Chrysta Castañeda recently appeared on Memphis Morning News discussing how companies are pulling their ads from Google because of inappropriate placement. Below is an excerpt from the full interview.
Q. Chrysta, I thought that If I placed an ad online I would get to pick where it goes, wether it’s on a particularly page or before a particular video on YouTube. I’m learning that is not the case.
That is NOT the case. When you buy an ad Google places it where it will. You tell them how many clicks you want and some general information about your business and that’s basically how it works. They’re getting more sophisticated, and I don’t think that’s going to be true for much longer, but ad-placement has been pretty indiscriminate so far.
Q. What’s the worst case that we’ve seen recently Chrysta, what would you say?
The current crisis for Google is that companies like AT&T and other major companies are finding that their content might appear next to offensive videos or offensive sites, such as ISIS video, anti-semitic sites, or other racist types of content. That’s just not appropriate for those advertisers and they’re alarmed by it, so they’re pulling all their ad-buys from Google.

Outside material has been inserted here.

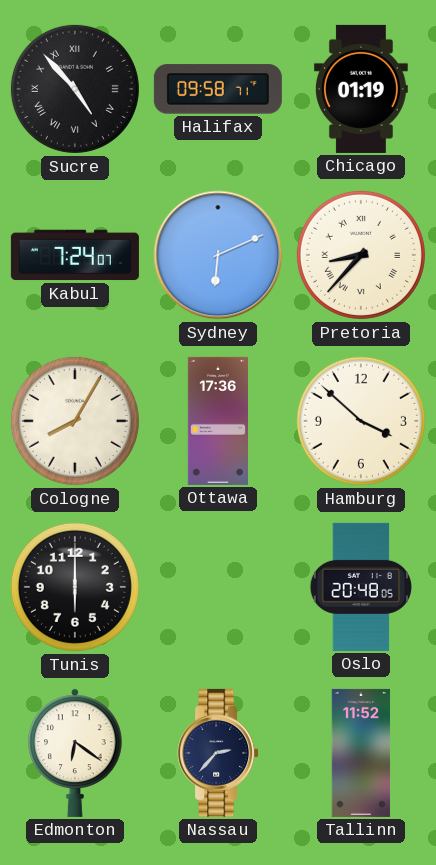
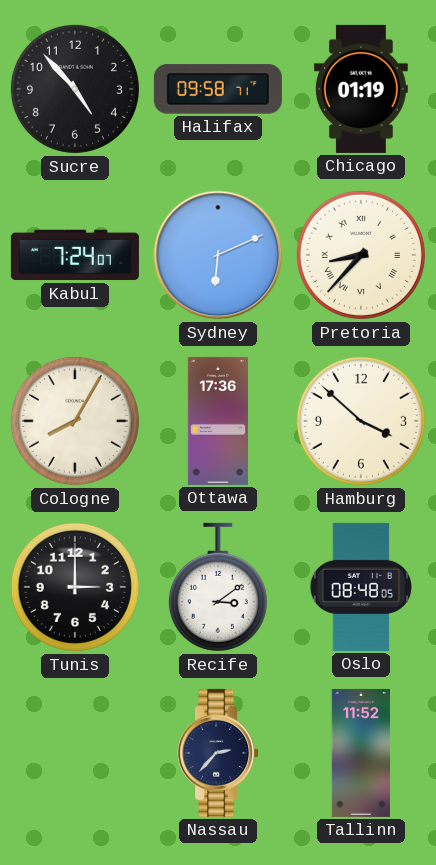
Sucre numerals: Roman -> Arabic
Tunis: 6:00 -> 3:00
Recife: none -> 3:09
Oslo: 20:48 -> 08:48
Edmonton: 6:21 -> none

Q. So I’m guessing a Chick-fil-a ad juxtaposed next to a violent ISIS video is probably not good PR?
I’m sure Chick-fil-a would prefer that not happen and that is not good PR. That’s why you’re seeing these drastic reactions, which is ‘We’re pulling ads until you figure it out, Google’.
Q. I’m often surprised by the ads or music that plays before a video, but I thought the company had a say in the ad.
It’s a perfect example of what the problem is, you as the viewer immediately attribute the company with the content of the video-ad.
Q. Is this a case where companies are having to team up with the marketing department in advance and have them take that extra step to make sure inappropriate ads don’t play before their content, because as the web evolves there are opportunities for things to be great but also negative things can pop-up that we didn’t imagine two years ago?
The thing about crisis communications is there’s always the next crisis and the next crisis. And Yes, I’m sure companies across the world are adapting to new threats to their business model, and their goodwill with the public.
Q. I’ve been a little disturbed when I haven’t searched for anything on my phone, but I may have entered a store, or brought up a retailer in conversation, and then I’m getting ads for that brand.
It’s a new frontier everyday, the world is constantly changing and the power of these search engines is amazing, and that’s why companies are concerned with the content that’s coming up.